The semicolon has been the cause of heartbreak on grammar tests since the dawn of public education and red hot hatred among certain members of the writing community. Often seen as an under developed j [j vs ;] or an uppity comma [, vs ;], many really do hate the semicolon; except for me.
I kinda like it.
I don’t know if that means we can’t be friends or have a conversation ever again, but if me using a semicolon has changed your perception of me then you got other issues. I think the semicolon is useful. I’d even go so far as to say that it is very useful; it’s just a matter of whether or not you like it.

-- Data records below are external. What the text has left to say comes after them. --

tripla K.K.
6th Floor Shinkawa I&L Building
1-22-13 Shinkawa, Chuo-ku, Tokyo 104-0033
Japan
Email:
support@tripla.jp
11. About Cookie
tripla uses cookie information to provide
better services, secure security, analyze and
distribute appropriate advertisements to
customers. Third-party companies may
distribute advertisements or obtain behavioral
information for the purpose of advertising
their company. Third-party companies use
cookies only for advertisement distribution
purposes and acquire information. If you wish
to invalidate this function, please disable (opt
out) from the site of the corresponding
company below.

Beyond the introduction explaining what the semicolon is, a punctuation mark that allows joining two independent clauses, what I want to talk about is how bonkers the English language really is. Yes, I ended that sentence with a preposition! Come at me, brosif!

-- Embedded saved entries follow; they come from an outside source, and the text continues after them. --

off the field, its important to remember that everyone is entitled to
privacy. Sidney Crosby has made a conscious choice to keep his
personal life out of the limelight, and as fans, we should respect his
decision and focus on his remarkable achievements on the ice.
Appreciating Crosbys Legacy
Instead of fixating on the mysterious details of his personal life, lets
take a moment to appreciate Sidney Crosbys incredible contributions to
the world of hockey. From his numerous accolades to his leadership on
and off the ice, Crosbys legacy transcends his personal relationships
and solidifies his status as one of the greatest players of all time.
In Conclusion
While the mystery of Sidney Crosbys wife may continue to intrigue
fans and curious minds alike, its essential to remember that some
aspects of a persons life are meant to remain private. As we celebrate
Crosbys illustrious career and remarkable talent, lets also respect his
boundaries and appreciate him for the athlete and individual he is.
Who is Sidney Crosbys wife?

I love its madness, I really do, because there are so many rules that you can choose to follow or not. It’s like the language never had any formal constraints to it, and over time the ‘rules’ changed, but people just couldn’t let go of the old ways. Fact of the matter is, there are some basics you need to know in order to form sentences into coherent thoughts; but once you know the rules, you can break them.
This is perhaps one of the few languages on Earth that has the ability to be hacked up and still be usable. It’s adaptability is bizarre, but I am getting off topic here; back to the semicolon, which Kurt Vonnegut hates.
“Here is a lesson in creative writing. First rule: Do not use semicolons. They are transvestite hermaphrodites representing absolutely nothing. All they do is show you’ve been to college.”
Man has a point; you really don’t need to use a semicolon in creative writing. This is more of a modern thing to do, as much of classical literature used semicolons, but I think much the ire that this small symbol has earned is due to how we were taught to use it.
For most of my life I too hated semicolons, but that was because I often was docked points on tests when I didn’t use it correctly or at all. It was this stupid, and entirely optional, device that I often forgot existed and thus would earn a C rather than a B on an English test. I think that this isn’t an isolated experience. I think a lot of us have had this issue and because of it the semicolon was placed in the ‘Like algebra, I will never use this in my daily life outside of school’ category in our brains.
Only when I actually was taught in college (Yes, college) on how to use it properly did I begin to like this deformed question mark [? vs ;].
Pick up a copy of Strunk and White: Elements of Style, get a base for your grammar skills, and then learn what rules you want to break. Just because Kurt Vonnegut, one of the most beloved American authors and quote-generators of our time, didn’t like it doesn’t mean you shouldn’t as well. I ask that you try to give the semicolon, unlike parachute pants (Does joke that register still?), another chance.